Ein 76-jähriger Geschäftsmann aus Hattingen hatte gegen ein Urteil des Amtsgerichtes Berufung beim Landgericht eingelegt. Er war in der ersten Instanz wegen Verleumdung von Rechtsanwälten zu einer Geldstrafe von 90 Tagessätzen zu je 20 Euro, insgesamt zu 1.800 Geldstrafe verurteilt worden. Die drei Richter der Berufungskammer beim Landgericht wiesen jetzt die Berufung kostenpflichtig zurück, da der Angeklagte zu seiner Berufungsverhandlung nicht erschienen war.
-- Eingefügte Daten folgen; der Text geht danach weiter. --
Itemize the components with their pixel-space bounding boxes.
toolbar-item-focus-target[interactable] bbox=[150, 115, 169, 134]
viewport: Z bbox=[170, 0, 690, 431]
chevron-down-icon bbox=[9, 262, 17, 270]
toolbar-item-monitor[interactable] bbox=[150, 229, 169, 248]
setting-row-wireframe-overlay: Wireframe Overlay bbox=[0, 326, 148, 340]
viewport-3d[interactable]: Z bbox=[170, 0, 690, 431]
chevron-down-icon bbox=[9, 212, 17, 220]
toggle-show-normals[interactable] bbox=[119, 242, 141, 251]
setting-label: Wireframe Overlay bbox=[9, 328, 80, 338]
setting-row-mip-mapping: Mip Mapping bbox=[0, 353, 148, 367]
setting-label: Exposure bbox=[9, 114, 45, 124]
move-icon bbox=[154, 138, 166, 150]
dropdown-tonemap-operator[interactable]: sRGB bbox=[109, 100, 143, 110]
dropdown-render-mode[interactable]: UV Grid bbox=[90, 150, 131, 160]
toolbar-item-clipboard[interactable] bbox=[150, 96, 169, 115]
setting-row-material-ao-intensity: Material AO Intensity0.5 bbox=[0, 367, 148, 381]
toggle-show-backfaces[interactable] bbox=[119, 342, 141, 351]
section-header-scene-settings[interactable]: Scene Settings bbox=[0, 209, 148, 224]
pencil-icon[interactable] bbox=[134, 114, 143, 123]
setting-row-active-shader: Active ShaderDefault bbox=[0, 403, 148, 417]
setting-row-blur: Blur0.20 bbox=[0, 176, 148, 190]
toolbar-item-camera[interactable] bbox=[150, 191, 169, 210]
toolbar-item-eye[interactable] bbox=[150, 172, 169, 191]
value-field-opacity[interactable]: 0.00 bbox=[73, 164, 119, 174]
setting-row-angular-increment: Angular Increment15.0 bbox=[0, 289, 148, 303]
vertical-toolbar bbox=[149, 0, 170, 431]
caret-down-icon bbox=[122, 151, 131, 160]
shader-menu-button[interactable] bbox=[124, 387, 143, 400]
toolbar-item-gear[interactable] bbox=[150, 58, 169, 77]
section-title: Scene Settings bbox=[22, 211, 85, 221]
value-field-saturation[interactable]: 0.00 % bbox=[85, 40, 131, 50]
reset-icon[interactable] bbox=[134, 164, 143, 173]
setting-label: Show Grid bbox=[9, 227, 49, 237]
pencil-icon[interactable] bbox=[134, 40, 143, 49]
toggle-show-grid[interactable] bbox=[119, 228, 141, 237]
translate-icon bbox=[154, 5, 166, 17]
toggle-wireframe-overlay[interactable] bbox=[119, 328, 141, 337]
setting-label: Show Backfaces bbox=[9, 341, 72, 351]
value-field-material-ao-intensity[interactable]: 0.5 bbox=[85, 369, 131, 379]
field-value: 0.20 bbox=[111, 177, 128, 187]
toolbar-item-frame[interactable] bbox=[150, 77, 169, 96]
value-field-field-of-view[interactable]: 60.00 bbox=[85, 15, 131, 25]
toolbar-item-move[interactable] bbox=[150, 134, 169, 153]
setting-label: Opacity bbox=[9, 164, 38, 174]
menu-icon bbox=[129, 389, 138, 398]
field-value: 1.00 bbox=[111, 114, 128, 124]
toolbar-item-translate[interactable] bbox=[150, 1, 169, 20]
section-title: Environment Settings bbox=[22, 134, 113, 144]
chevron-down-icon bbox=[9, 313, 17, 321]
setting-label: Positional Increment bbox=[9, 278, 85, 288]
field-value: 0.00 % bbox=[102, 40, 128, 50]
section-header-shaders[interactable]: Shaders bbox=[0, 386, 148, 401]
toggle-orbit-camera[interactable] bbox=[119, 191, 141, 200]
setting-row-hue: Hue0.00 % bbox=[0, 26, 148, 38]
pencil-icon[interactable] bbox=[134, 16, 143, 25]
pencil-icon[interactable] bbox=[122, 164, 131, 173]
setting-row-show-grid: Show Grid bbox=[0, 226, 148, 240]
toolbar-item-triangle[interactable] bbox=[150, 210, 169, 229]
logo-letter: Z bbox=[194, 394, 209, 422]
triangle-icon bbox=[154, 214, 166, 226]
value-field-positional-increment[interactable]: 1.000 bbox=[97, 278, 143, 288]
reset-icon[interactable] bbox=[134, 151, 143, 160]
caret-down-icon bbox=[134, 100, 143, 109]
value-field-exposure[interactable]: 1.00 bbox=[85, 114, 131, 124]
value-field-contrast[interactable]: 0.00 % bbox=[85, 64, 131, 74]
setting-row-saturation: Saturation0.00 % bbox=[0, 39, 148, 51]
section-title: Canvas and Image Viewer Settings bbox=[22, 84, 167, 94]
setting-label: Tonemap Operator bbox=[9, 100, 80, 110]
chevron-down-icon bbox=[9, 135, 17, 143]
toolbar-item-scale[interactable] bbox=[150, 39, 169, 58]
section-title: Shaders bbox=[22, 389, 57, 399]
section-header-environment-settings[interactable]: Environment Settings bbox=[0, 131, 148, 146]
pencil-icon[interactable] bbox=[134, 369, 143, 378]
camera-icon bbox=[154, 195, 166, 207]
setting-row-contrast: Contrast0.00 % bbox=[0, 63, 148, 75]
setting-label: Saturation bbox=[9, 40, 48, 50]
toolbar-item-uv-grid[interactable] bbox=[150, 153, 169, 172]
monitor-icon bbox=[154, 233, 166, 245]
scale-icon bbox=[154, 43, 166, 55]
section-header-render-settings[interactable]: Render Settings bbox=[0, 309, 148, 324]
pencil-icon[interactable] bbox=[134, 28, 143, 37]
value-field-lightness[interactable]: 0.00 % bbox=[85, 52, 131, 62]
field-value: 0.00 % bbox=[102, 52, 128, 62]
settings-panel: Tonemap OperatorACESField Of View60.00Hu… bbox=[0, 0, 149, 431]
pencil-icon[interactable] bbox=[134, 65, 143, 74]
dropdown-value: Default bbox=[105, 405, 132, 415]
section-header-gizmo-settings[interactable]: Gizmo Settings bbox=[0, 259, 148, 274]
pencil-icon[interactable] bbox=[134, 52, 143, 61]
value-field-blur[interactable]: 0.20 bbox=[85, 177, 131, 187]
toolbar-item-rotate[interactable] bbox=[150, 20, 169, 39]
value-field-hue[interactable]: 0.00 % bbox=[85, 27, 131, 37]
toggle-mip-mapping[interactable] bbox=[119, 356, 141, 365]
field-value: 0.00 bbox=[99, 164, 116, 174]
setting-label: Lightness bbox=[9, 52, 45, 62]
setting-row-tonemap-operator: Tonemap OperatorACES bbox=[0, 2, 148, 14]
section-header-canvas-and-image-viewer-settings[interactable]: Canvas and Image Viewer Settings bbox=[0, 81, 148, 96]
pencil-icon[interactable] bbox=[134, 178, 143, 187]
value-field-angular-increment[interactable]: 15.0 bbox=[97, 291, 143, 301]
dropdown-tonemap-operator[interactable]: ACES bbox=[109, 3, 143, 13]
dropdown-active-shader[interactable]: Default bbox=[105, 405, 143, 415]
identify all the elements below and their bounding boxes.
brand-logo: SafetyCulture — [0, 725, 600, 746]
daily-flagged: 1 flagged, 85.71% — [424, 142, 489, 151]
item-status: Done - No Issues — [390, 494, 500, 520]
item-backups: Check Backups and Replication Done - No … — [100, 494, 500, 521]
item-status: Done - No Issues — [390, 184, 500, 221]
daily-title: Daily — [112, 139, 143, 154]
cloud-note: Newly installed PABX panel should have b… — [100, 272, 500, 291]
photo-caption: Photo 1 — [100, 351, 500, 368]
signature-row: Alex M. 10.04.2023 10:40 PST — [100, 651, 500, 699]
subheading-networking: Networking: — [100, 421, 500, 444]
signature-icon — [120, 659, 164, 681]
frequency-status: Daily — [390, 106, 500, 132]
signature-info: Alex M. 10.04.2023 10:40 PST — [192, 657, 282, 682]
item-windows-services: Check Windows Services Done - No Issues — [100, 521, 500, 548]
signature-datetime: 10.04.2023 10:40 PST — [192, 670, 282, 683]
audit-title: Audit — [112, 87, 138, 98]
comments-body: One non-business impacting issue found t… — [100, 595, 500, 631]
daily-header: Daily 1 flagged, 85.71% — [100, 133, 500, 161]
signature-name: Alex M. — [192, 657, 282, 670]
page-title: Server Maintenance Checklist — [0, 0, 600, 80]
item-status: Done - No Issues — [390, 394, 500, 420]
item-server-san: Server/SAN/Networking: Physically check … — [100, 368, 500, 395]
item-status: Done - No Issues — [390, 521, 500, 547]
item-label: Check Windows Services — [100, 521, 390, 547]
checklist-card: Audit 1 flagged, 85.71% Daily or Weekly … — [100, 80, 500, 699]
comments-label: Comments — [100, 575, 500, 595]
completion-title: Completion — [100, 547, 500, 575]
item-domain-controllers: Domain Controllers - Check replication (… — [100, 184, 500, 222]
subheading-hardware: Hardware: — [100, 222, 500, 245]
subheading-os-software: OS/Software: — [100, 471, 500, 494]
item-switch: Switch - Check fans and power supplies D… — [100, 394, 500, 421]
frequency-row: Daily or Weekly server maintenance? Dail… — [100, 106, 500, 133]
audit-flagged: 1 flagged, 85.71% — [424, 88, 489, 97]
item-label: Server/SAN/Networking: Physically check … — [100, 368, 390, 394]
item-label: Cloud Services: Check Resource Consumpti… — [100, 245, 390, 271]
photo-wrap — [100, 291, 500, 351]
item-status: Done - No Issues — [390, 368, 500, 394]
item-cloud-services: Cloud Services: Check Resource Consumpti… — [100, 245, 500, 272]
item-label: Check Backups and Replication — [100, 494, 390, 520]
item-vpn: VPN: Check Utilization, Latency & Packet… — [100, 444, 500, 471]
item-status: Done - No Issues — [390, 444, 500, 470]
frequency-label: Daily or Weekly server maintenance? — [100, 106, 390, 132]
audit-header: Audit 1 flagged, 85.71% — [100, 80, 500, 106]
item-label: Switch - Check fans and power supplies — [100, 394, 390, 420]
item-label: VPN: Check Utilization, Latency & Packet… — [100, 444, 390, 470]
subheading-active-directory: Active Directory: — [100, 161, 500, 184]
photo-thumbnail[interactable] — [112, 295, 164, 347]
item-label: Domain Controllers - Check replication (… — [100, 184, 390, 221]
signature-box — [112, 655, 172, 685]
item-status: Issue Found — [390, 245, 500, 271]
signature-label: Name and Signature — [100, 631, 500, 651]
Die Vorgeschichte ist kurz erzählt. Der Hattinger auf der Anklagebank hatte Groll auf zwei Rechtsanwälte. Von seinem eigenen Anwalt fühlte er sich nicht gut vertreten und beraten und auf den Anwalt seines Gegeners war er wohl sauer, weil dieser gegen ihn prozessuale Erfolge erzielt hatte. Der aus Essen stammende Hattinger Geschäftsmann hatte an gut einsehbaren Stellen im Stadtgebiet von Hattingen, Sprockhövel und Witten im Jahre 2018 zahlreiche Hinweisschilder mit verleumderischen Inhalt gegen zwei namentlich genannte Rechtsanwälte angebracht.

Private Ermittlungsgruppe

Ein betroffener Rechtsanwalt sagte bei dem ersten Prozess in Hattingen als Zeuge aus, diese verunglimpfenden Schilder an 60 Stellen in den Stadtgebieten bemerkt zu haben. Er hatte einen Privatdetektiv engagiert und weitere Bekannte in einer besonderen „privaten Ermittlungsgruppe“ eingebunden. Nach entsprechenden Hinweisen und privater Observation wurde der Angeklagte von dem betroffenen Rechtsanwalt und seinem Sohn Anfang Dezember 2018 auf dem Parkplatz eines Discounters in Sprockhövel angetroffen, als er Laternen mit Spezialkleber versah.
Beim ersten Prozess vor dem Amtsgericht in Hattingen sah Richter Kimmeskamp die Verleumdung der Rechtsanwälte in drei Fällen als nachgewiesen und verhängte gegen den bisher nicht vorbestraften Hattinger eine Gesamtgeldstrafe von 1.800 Euro. „Der Angeklagte hatte Groll auf die Rechtsanwälte und seine „Opfer-Rache-Aktion“ war für diese schädigend und belastend“, führte der Richter in seiner damaligen Urteilsbegründung aus.

Berufung verworfen

Gegen dieses Urteil hatte der Angeklagte Berufung eingelegt. Zum heutigen Prozess war er jedoch im Landgericht nicht erschienen. Da sein Verteidiger, Rechtsanwalt Huckebrink, dem Vorsitzenden Richter Dr. Nawrath keine entsprechende Vertretungsvollmacht für den abwesenden Verurteilten vorlegen konnte, wies der Richter nach Ablauf der entsprechenden Wartezeit die Berufungsklage des Hattinger Geschäftsmannes zurück. Dieser muss jetzt zusätzlich die Kosten der Berufungsverhandlung tragen.
In Rahmen eines Zivilverfahrens hat das Landgericht Essen inzwischen dem Rechtsanwalt ein Schmerzensgeld in Höhe von 5.000 Euro zuerkannt, welches ebenfalls der Hattinger Geschäftsmann zahlen muss.